A year ago, Coppolella stumped the band by trading for Matt Kemp, a high-salaried outfielder on the high side of 30 who hadn’t been very good since 2011. (It helped that the Braves’ were able to offload Hector Olivera’s unfortunate contract.) That deal has worked so nicely that it would take a hugely favorable package to pry Kemp from the Braves. They’d take rather less for Adams and/or Phillips.
The Braves bought the latter from Cincinnati, the Reds agreeing to absorb $13 million of his $14 million salary, after Sean Rodriguez was hurt in a winter car crash. Phillips turns 36 next week and is on the final year of his contract. He has been better here than anybody dreamed – he’s batting .306, which would mark a career best over a full season – but he’s the utter definition of stop-gap, meaning cheap and disposable.
Adams is 28 and will become arbitration-eligible at season’s end. He’s earning $2.8 million this season, which isn’t outrageous. If the Braves were strapped for first basemen, he’d be a keeper. They have Freeman, who’s no worse than the third-best first baseman going. (Paul Goldschmidt and Joey Votto are his only competition, and both are older.) There’s no chance of Freeman changing positions to make room for Adams. There’s almost no chance of Adams playing anywhere else on the field.

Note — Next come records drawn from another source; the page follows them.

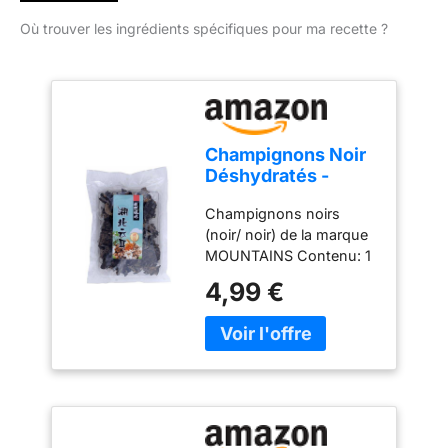
Où trouver les ingrédients spécifiques pour ma recette ?
Champignons Noir
Déshydratés -
Mountains 100g
Champignons noirs
(noir/ noir) de la marque
MOUNTAINS Contenu: 1
x 100 Gram Pays
4,99 €
d'origine: Chine De la
marque MOUNTAINS
Qualité supérieure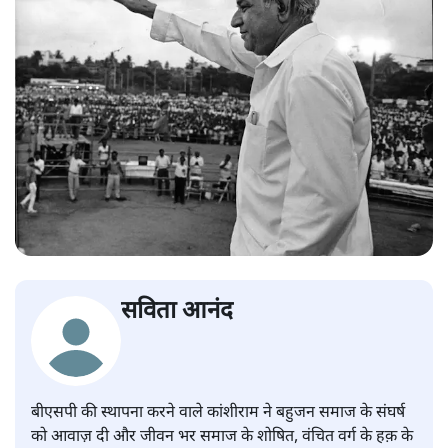
सविता आनंद
बीएसपी की स्थापना करने वाले कांशीराम ने बहुजन समाज के संघर्ष
को आवाज़ दी और जीवन भर समाज के शोषित, वंचित वर्ग के हक़ के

He has worked six major-league games in the outfield, all coming early this season. The Cardinals were so impressed they traded him for middling prospect Juan Yepez. Adams should be easy to re-gift: He’s left-handed, which always helps, and with his contract and his skill set he’d have value to an American League team as DH. The Braves won’t lack for offers.
Owing to his age and his status as a rental, Phillips won’t be as attractive. Still, all it takes is for a contending team to have an infielder tweak an oblique. (Last summer, Coppolella turned five semi-decent starts from Lucas Harrell into Travis Demeritte, now ranked the Braves’ No. 9 prospect.) And if the Braves aren’t within Coppolella’s shouting distance, mightn’t August and September be better used to see what Ozzie Albies, who has logged 116 games in Triple-A, can do here?
Asked Monday if they were thinking where they might be in two months, Adams and Phillips insisted they weren’t. Said the former: “That’s just a distraction. I just try to get my mind right to play on a daily basis. This is a great club to be part of … But they have to do what they feel is best.”
Said Phillips: “I worry about things I can control. If we keep winning, we’ll be here. Until they call me into the office, I’m here.”
In a perfect world, you’d want to keep guys who are having big years around. Trouble is, guys like Adams and Phillips wouldn’t have been available if they’d done nothing but have big years. Over the long haul, the Braves don’t need another left-handed first baseman or a 36-year-old middle infielder. For all their good work, Adams and Phillips probably won’t be around much longer. As noted, it’s a cold business.